7) Risiken und Minuspunkte (die man realistisch einkalkulieren sollte)

  • Datenschutz & Intimität: Wer sehr Persönliches teilt, erzeugt ein Risiko (Accounts, Chatlogs, Zahlungsdaten). Die TÜV-Studie zeigt zudem, dass ein Teil der Nutzenden sogar sensible Infos in KI-Systeme eingibt.
  • Emotionales Over-Investing: Wenn KI immer zustimmt, kann das echte Beziehungen nicht ersetzen – und manchmal sogar unbemerkt verdrängen.
  • Verzerrte Erwartungshaltung: Eine KI ist optimiert auf „gute Gespräche“, nicht auf echtes Gegenüber. Das kann reale Dating-Dynamiken komisch wirken lassen.
  • Kostenfallen/Monetarisierung: Companion-Angebote arbeiten oft mit Abos, Credits, Add-ons – das kann sich schleichend summieren.
  • Halluzinationen & falsche Sicherheit: KI kann überzeugend klingen und trotzdem falsch liegen. (Für Ratschläge mit echten Konsequenzen: doppelt prüfen.)

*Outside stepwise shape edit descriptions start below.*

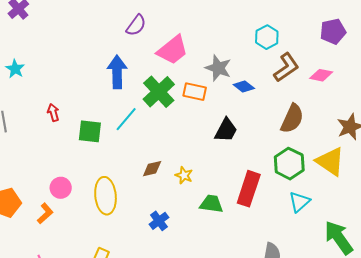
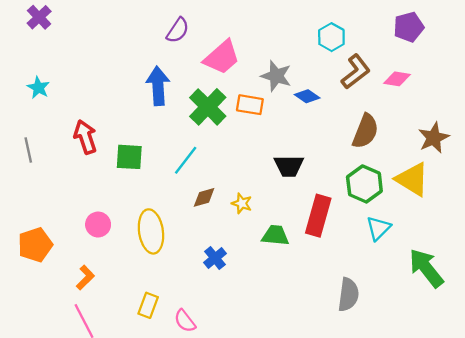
red arrow: (53, 113) -> (85, 137), size x1.6
cyan line: (126, 119) -> (186, 160), moved
black trapezoid: (226, 130) -> (289, 166), moved, turned 64
orange L-shape: (45, 213) -> (85, 278), moved

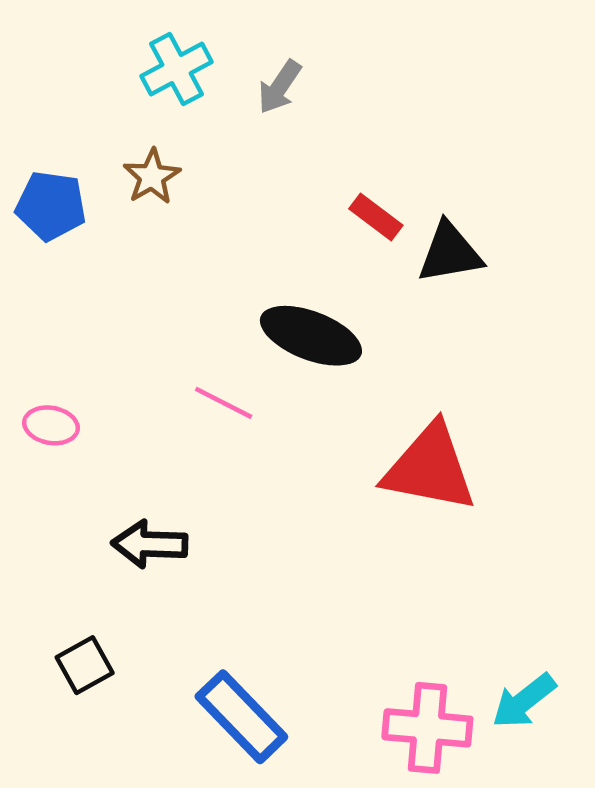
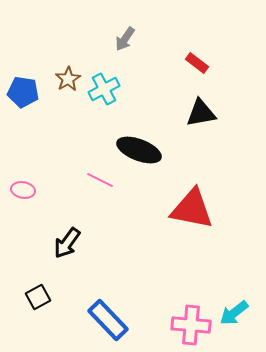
cyan cross: (176, 69) -> (104, 89), moved
red rectangle: (376, 217) -> (197, 63), moved
black arrow: (150, 544) -> (67, 243), turned -56

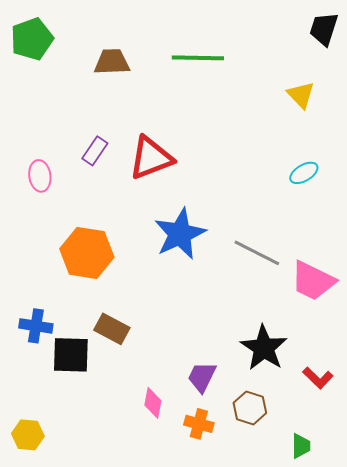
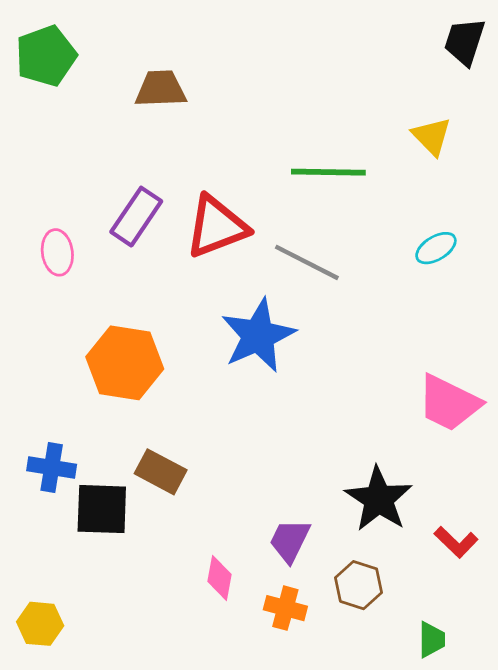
green line: (198, 58) -> (328, 172), moved
purple rectangle: (95, 151) -> (136, 217), size x1.4
gray line: (257, 253) -> (307, 262), moved

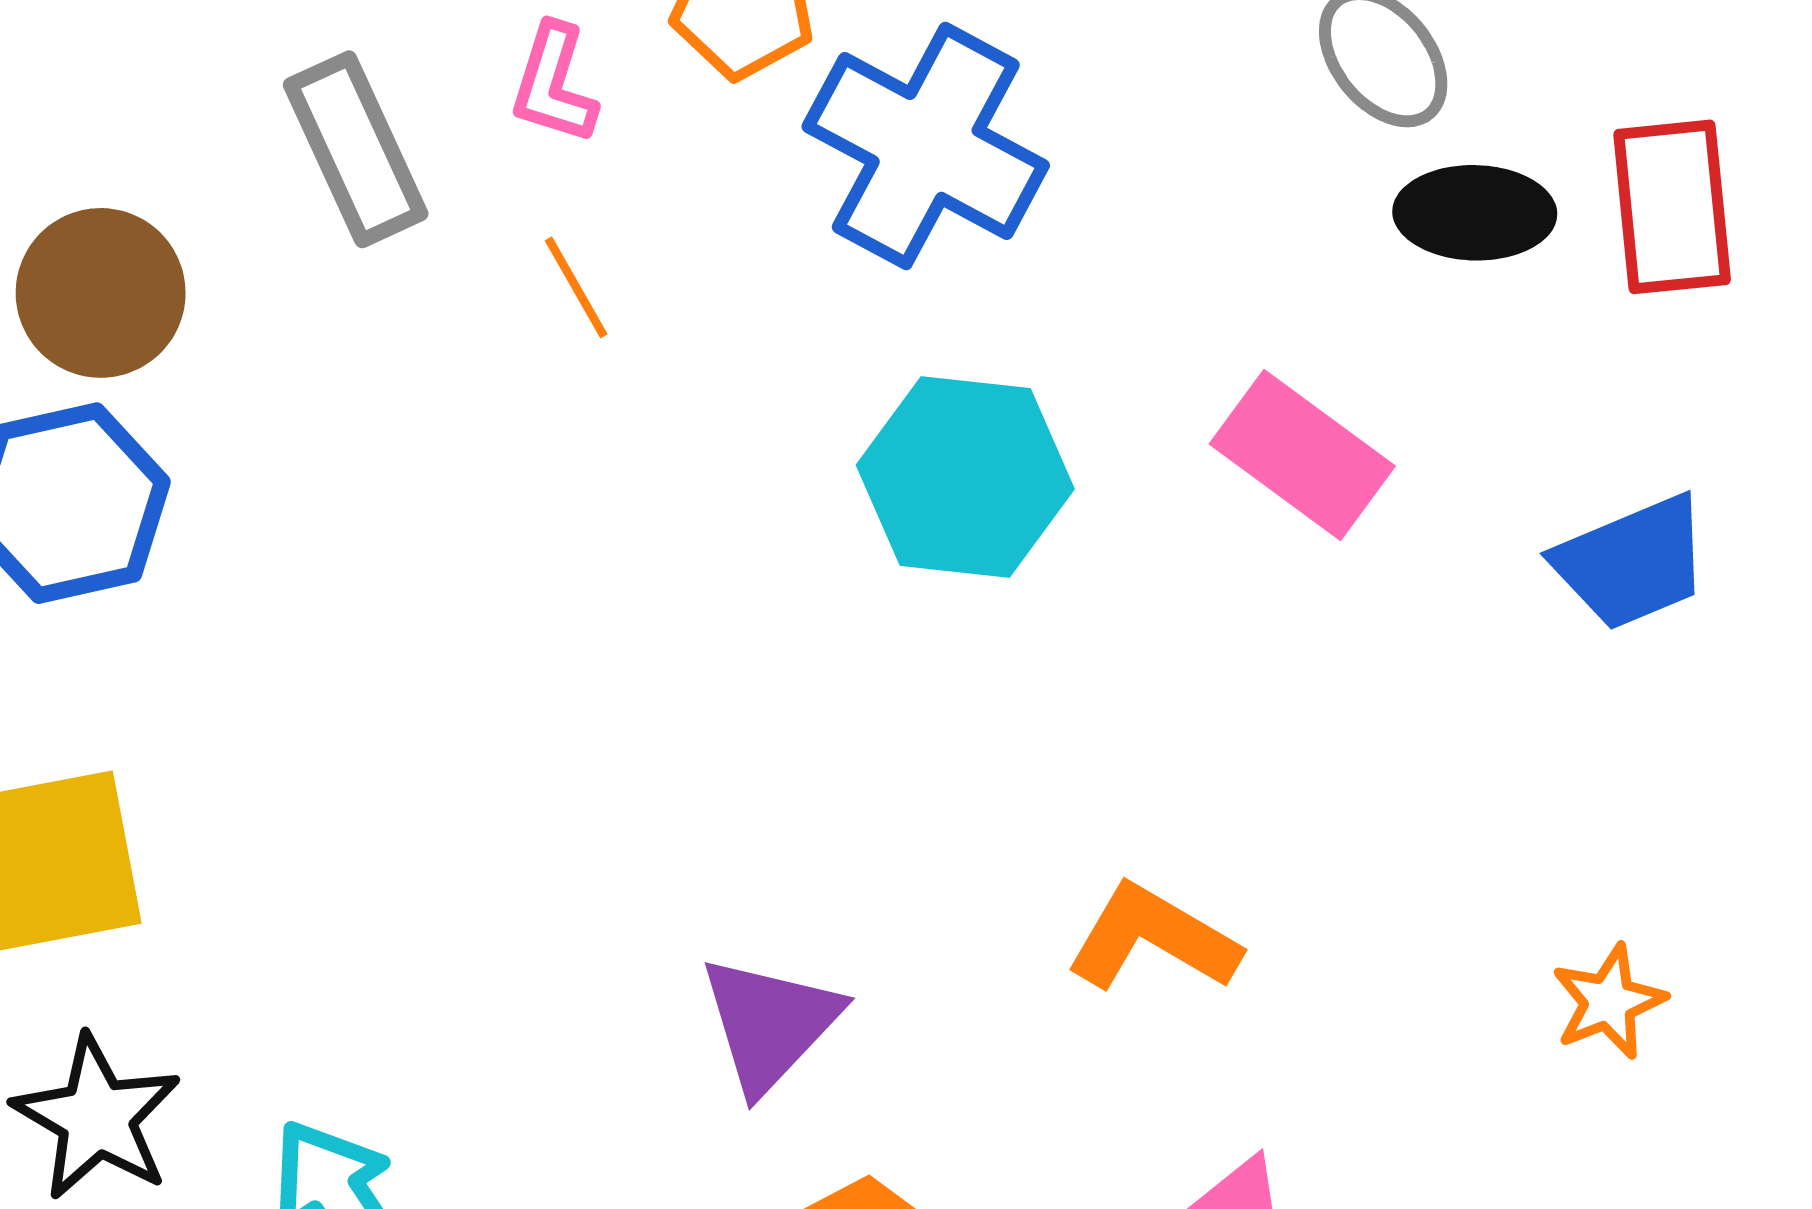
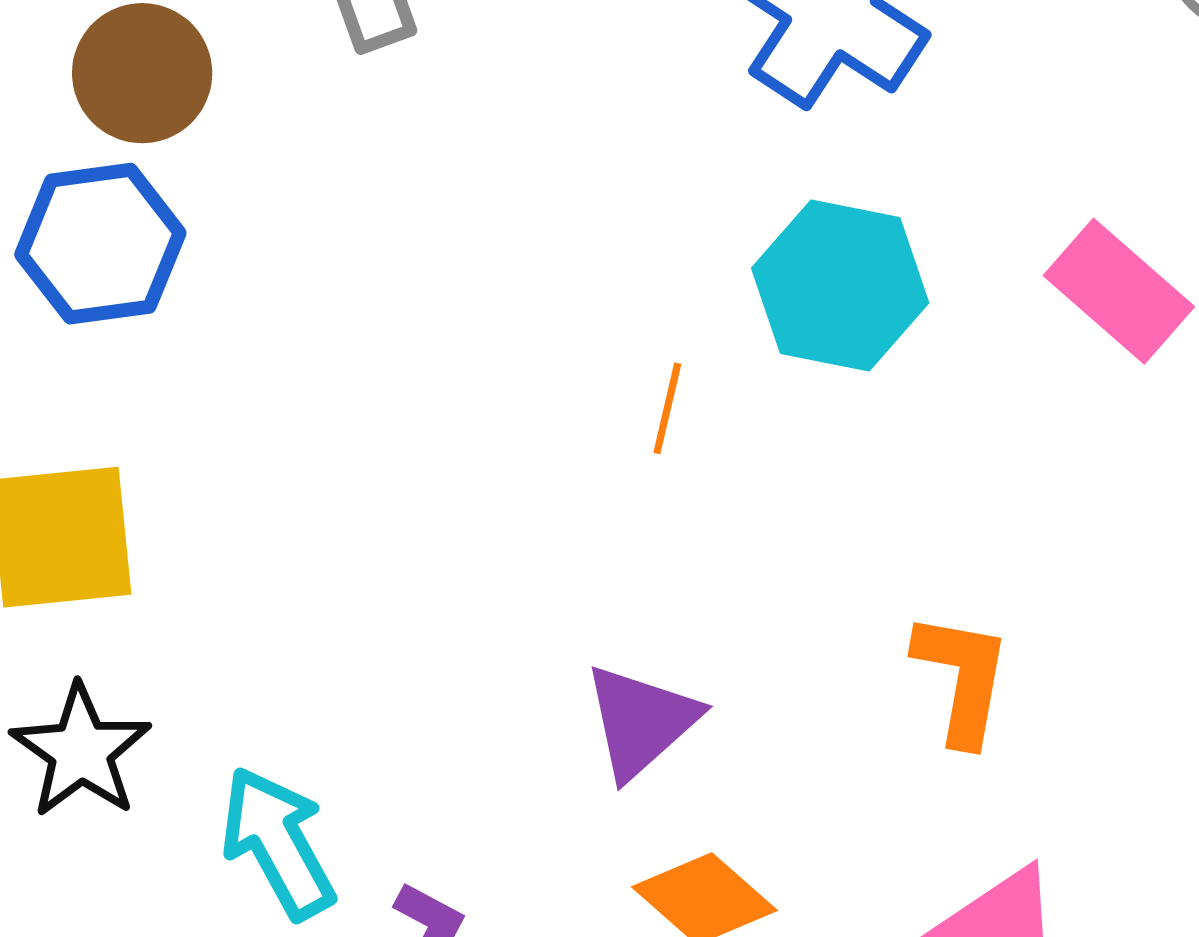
orange line: (576, 287) -> (667, 408), moved, turned 38
orange L-shape: (1153, 938) -> (962, 678), turned 65

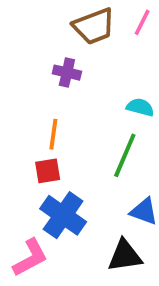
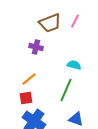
orange line: (53, 134) -> (29, 79), turned 42

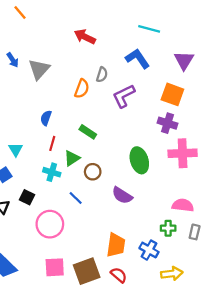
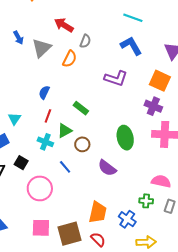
cyan line: (149, 29) -> (133, 18), moved
red arrow: (85, 37) -> (64, 25), moved
gray semicircle: (102, 75) -> (85, 41), moved
orange semicircle: (82, 89) -> (70, 59), moved
purple L-shape: (124, 96) -> (116, 78), turned -140

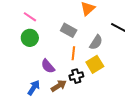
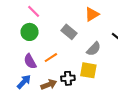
orange line: (73, 53) -> (51, 58), moved, turned 40
yellow square: (95, 64) -> (88, 70), turned 30
purple semicircle: (48, 66) -> (30, 61), moved

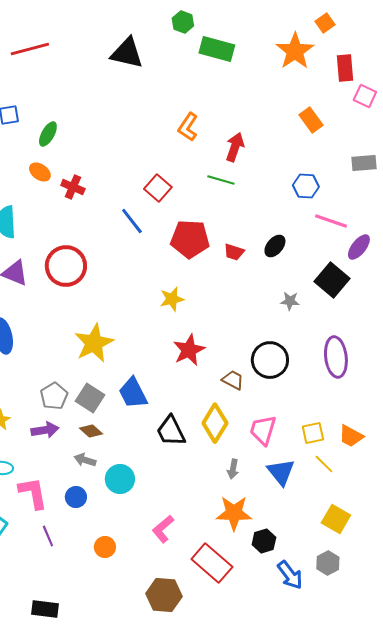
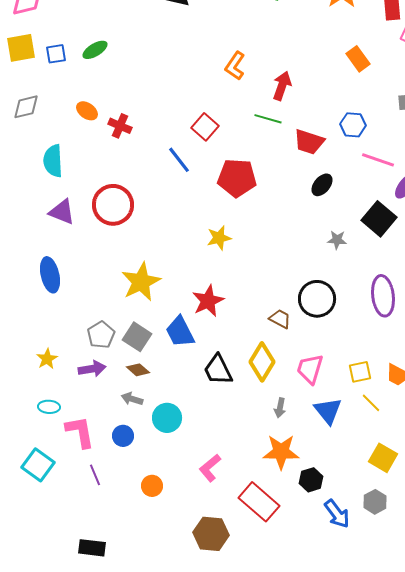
green ellipse: (48, 134) -> (95, 50), moved, turned 30
red trapezoid: (234, 252) -> (309, 142), moved, size x1.5
red star: (189, 350) -> (208, 301), moved

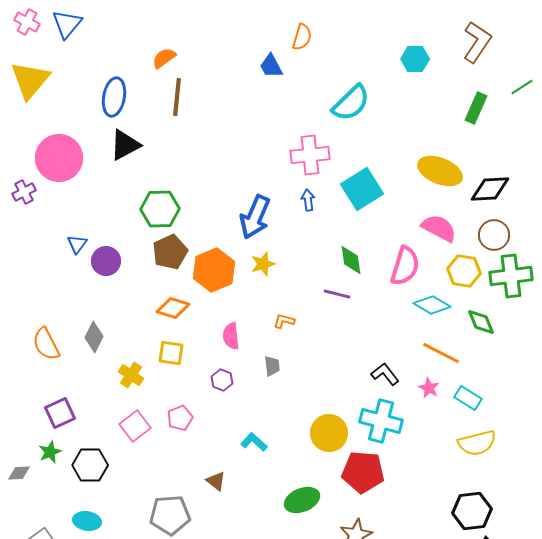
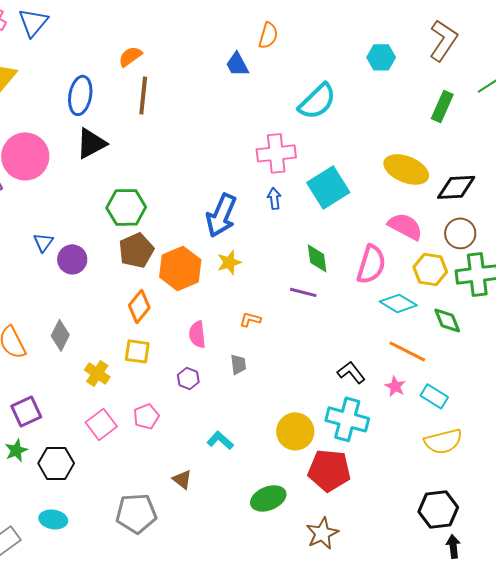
orange diamond: (173, 308) -> (139, 306), turned -68

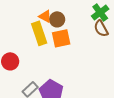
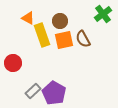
orange triangle: (45, 16) -> (28, 18), moved
brown semicircle: (101, 28) -> (83, 39), moved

Fazit: „Wie viele Deutsche?“ – die beste seriöse Antwort

  • Generative KI nutzen in Deutschland grob zwei Drittel (65 % laut TÜV; 67 % laut Bitkom).
  • Companion-ähnliche/emotionale Nutzung ist kleiner, aber messbar: 6 % der KI-Nutzenden empfinden KI als „guten Freund“ (TÜV).
  • Für konkrete Dienste wie Joi gibt es öffentlich eher Indikatoren (z. B. Traffic-Anteile), aber keine belastbaren „X Millionen Deutsche“-Zahl.